↓↓↓
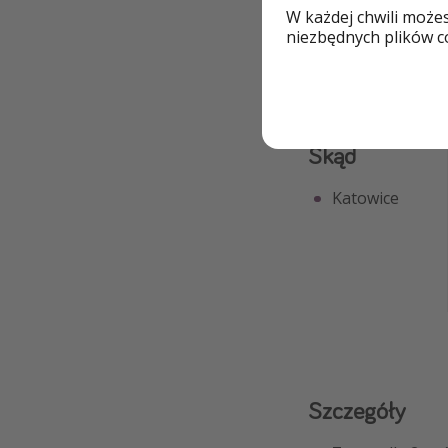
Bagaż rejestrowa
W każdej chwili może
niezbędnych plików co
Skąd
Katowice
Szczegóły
↑↑↑
↓↓↓
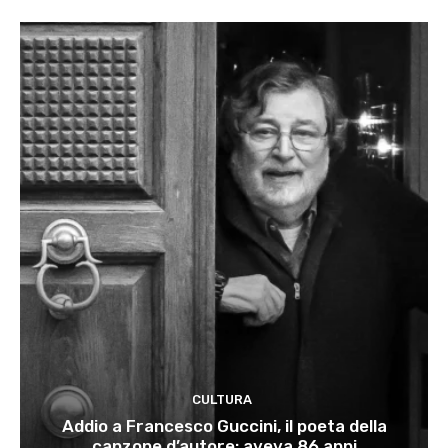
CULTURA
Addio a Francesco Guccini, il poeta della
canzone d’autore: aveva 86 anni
↑↑↑
- **WHAT THE EXERCISE ASKS**
Working from the data above, extract solely the lines from the one containing "Addio a Francesco Guccini, il poeta della" through the one containing "canzone d’autore: aveva 86 anni", exactly as they appear, both included.

- **WRITTEN ANSWER**
Addio a Francesco Guccini, il poeta della
canzone d’autore: aveva 86 anni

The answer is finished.